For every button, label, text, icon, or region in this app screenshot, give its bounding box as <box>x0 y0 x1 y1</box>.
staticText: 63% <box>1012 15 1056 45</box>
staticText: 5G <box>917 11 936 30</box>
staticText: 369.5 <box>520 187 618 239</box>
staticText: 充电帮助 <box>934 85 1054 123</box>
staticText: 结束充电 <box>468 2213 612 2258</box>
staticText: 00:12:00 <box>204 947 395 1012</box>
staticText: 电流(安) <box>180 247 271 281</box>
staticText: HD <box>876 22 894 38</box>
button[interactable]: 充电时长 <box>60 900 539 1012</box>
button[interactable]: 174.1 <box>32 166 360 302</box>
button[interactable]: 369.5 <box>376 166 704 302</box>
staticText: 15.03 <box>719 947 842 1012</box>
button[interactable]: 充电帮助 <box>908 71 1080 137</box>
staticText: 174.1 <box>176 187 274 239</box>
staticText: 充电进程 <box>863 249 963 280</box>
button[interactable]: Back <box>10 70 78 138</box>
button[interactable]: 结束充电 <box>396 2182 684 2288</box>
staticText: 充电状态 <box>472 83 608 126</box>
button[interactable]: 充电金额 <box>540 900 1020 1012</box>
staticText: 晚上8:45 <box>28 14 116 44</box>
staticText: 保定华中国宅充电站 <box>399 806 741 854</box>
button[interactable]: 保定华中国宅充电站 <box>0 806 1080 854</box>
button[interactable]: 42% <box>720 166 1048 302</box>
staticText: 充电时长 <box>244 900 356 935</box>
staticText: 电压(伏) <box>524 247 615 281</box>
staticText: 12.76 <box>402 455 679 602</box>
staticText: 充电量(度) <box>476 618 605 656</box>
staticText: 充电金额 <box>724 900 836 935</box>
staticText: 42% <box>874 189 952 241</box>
==
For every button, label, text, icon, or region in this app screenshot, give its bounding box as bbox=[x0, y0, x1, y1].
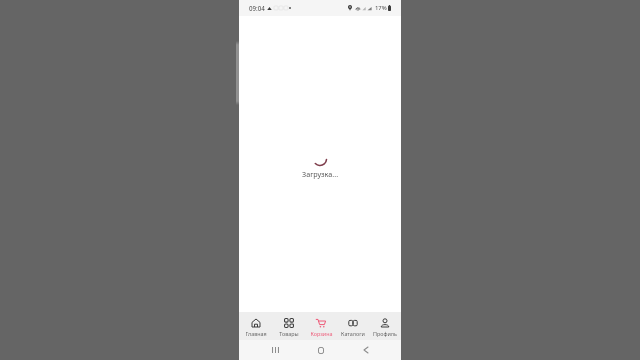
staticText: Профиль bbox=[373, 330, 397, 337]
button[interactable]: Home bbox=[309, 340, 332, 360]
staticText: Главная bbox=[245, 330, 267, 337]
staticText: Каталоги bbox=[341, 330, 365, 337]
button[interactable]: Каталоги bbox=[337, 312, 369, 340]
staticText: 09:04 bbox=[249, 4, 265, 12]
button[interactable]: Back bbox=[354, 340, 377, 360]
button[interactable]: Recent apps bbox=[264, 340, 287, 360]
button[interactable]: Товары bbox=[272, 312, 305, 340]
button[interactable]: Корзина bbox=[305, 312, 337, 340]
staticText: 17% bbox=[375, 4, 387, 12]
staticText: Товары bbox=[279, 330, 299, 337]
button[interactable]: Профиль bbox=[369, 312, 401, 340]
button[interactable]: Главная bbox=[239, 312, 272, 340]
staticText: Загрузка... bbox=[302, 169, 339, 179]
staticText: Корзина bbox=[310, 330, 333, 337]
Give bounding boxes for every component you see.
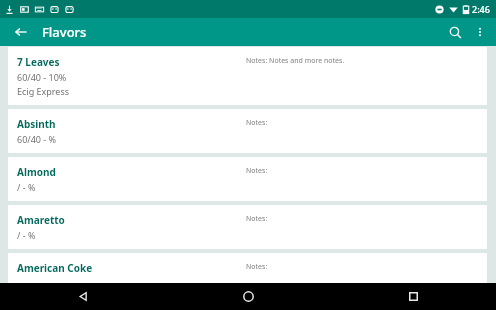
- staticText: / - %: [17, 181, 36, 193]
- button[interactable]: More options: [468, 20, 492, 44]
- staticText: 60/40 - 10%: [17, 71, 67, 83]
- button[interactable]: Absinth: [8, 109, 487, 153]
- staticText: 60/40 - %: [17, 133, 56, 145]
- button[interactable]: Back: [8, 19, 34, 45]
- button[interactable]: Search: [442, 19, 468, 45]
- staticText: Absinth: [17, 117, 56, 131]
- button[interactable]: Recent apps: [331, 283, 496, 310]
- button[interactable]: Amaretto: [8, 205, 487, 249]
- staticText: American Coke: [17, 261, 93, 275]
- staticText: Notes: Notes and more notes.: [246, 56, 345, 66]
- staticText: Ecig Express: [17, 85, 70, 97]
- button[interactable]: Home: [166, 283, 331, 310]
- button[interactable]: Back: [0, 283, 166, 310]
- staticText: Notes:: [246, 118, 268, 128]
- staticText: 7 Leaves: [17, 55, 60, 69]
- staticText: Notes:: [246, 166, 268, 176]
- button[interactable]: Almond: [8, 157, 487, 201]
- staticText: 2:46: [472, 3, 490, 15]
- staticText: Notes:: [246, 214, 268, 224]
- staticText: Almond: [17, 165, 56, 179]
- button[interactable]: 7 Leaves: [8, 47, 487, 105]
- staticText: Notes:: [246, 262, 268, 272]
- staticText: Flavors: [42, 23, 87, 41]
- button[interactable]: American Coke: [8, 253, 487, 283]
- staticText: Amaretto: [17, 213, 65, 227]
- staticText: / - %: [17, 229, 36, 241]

# WHAT YOU SHOULD DO:
The lines in the entries above that carry the word "充电金额" must be copied.

# PROBLEM SOLUTION:
button[interactable]: 充电金额 <box>540 900 1020 1012</box>
staticText: 充电金额 <box>724 900 836 935</box>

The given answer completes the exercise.